Gene Ontology (GO) analysis of the candidates under positive selection detected five significantly enriched biological process GO terms including immune response, innate immune response, immune system process, defense response, and biological regulation (false discovery rate [FDR] < 0.01; Additional file 2: Figure S8). The biological regulation processes comprised diverse genes, such as multiple gene candidates related to flowering (SVP, DBP1, YAF9A, BLH3, VAL2, EBS, ATH1) [30,31,32,33,34,35,36,37], response to temperature stress (LCBK1) [38], root hair development (ZFP5, RSL4, WRKY6) [39,40,41], and circadian period (ARR4) [42]. For the immune response genes, 19 genes were enriched in all of the four GO terms at the same time except the biological regulation GO term, of which nine are nucleotide-binding, leucine rich repeat (NB-LRR) genes, including the well-known genes RPS4 and LAZ5. RPS4 interacts with another NB-LRR protein RRS1-R and triggers defense response [43, 44]. LAZ5 encodes a TIR-class NB-LRR gene and could activate cell death [45, 46]. Overall, the selection scan suggested that genes enriched in biological regulation processes, such as flowering time, immune response, and defense response, could play an important role during the establishment of the Yangtze River population.

Genomic regions associated with flowering time variation

Given that some outlier loci from genome-wide selection scans might not be actually adaptive [47] and adaptation to the new climate could involve different traits [1], association between fitness related traits and genomic variation is a robust way to validate genes that are found by selection scans [48, 49]. Flowering time is an important fitness trait and there was huge flowering time variation within or between popY and popN (Additional file 3: Table S2). In particular, popY is significantly early flowering than popN (Fig. 4a).

Fig. 4
figure 4

Genomic regions associated with flowering time variation. a Flowering time variation between popY and popN. b QTL mapping analysis of flowering time between 3-2 and 29-8. The dashed horizontal line indicates the LOD threshold for QTLs (LOD = 2.9). c Sequence variation of SVP between 3-2 and 29-8; association between haplotypes and flowering time among 98 accessions. d Distribution of haplotypes across the world

To clarify the genetic basis of flowering time variation, we constructed F2 population (1158 plants in total) using two extreme accessions with contrasting flowering time (3-2 flowered after 50.33 days and 29-8 after 24.87 days), and identified SVP as the causal locus (Fig. 4b). To identify the causal gene, 86 plants of F2 individuals were used in the analysis. Quantitative trait locus (QTL) mapping identified two QTLs on chromosomes 2 and 5 that were responsible for the flowering time variation and the locus on chromosome 2 explained a larger fraction of the flowering time variation compared with that on chromosome 5 (60.9% vs 21.6%; Fig. 4b). To fine-map the locus on chromosome 2, we analyzed 184 early-flowering F2 plants and narrowed the candidate region to 130 kb (Additional file 1: Table S7).

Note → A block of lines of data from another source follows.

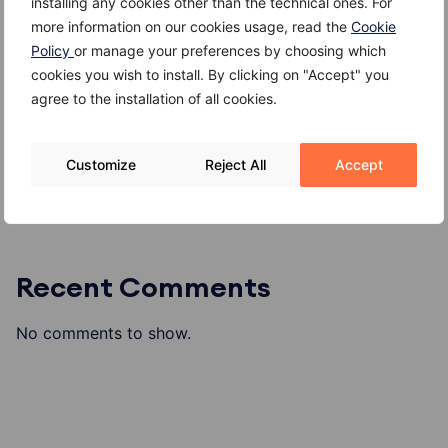
installing any cookies other than the technical ones. For
Kefir
more information on our cookies usage, read the
Cookie
Giuggiole
Policy
or manage your preferences by choosing which
Gambero
cookies you wish to install. By clicking on "Accept" you
agree to the installation of all cookies.
Gallinella di mare
Formaggio di alpeggio o di malga
Customize
Reject All
Accept
Recent Comments
No comments to show.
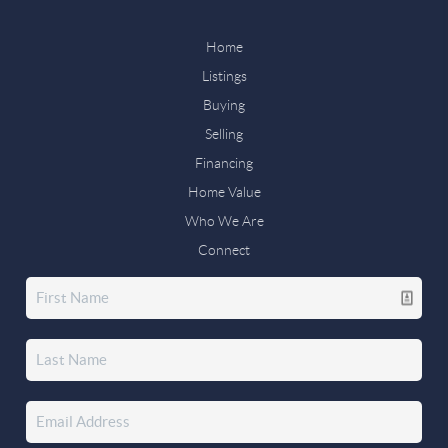
Home
Listings
Buying
Selling
Financing
Home Value
Who We Are
Connect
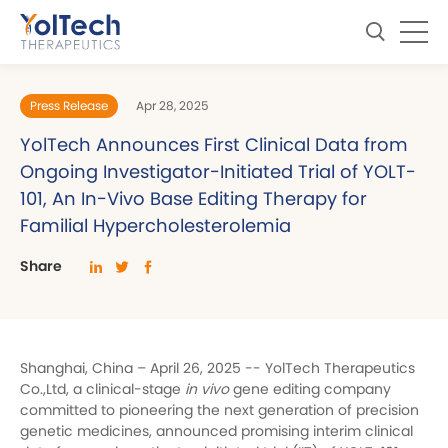
Press Release
Apr 28, 2025
YolTech Announces First Clinical Data from
Ongoing Investigator-Initiated Trial of YOLT-
101, An In-Vivo Base Editing Therapy for
Familial Hypercholesterolemia
Share
Shanghai, China – April 26, 2025 -- YolTech Therapeutics
Co.,Ltd, a clinical-stage
in vivo
gene editing company
committed to pioneering the next generation of precision
genetic medicines, announced promising interim clinical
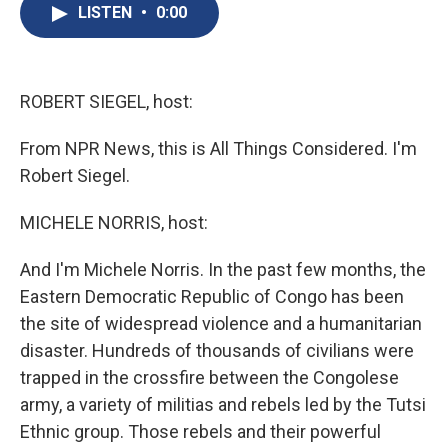
e
e
e
p
k
i
LISTEN
•
0:00
b
s
a
b
e
l
o
k
d
o
d
o
y
s
a
I
k
r
n
d
ROBERT SIEGEL, host:
From NPR News, this is All Things Considered. I'm
Robert Siegel.
MICHELE NORRIS, host:
And I'm Michele Norris. In the past few months, the
Eastern Democratic Republic of Congo has been
the site of widespread violence and a humanitarian
disaster. Hundreds of thousands of civilians were
trapped in the crossfire between the Congolese
army, a variety of militias and rebels led by the Tutsi
Ethnic group. Those rebels and their powerful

Within this region between the two accessions, there are only four polymorphisms in four different genes that induced amino acid changes, which are assumed to be functionally important [50]. Only one of these four genes, SHORT VEGETATIVE PHASE (SVP, AT2G22540) is a well-known negative regulator of the onset of flowering that could be degraded at high temperature and promote flowering [51, 52]. We divided the 98 accessions of popN and popY with the flowering time data, into two different haplotypes according to the non-synonymous polymorphism. There is significant difference in the flowering time between the two haplotypes (Fig. 4c).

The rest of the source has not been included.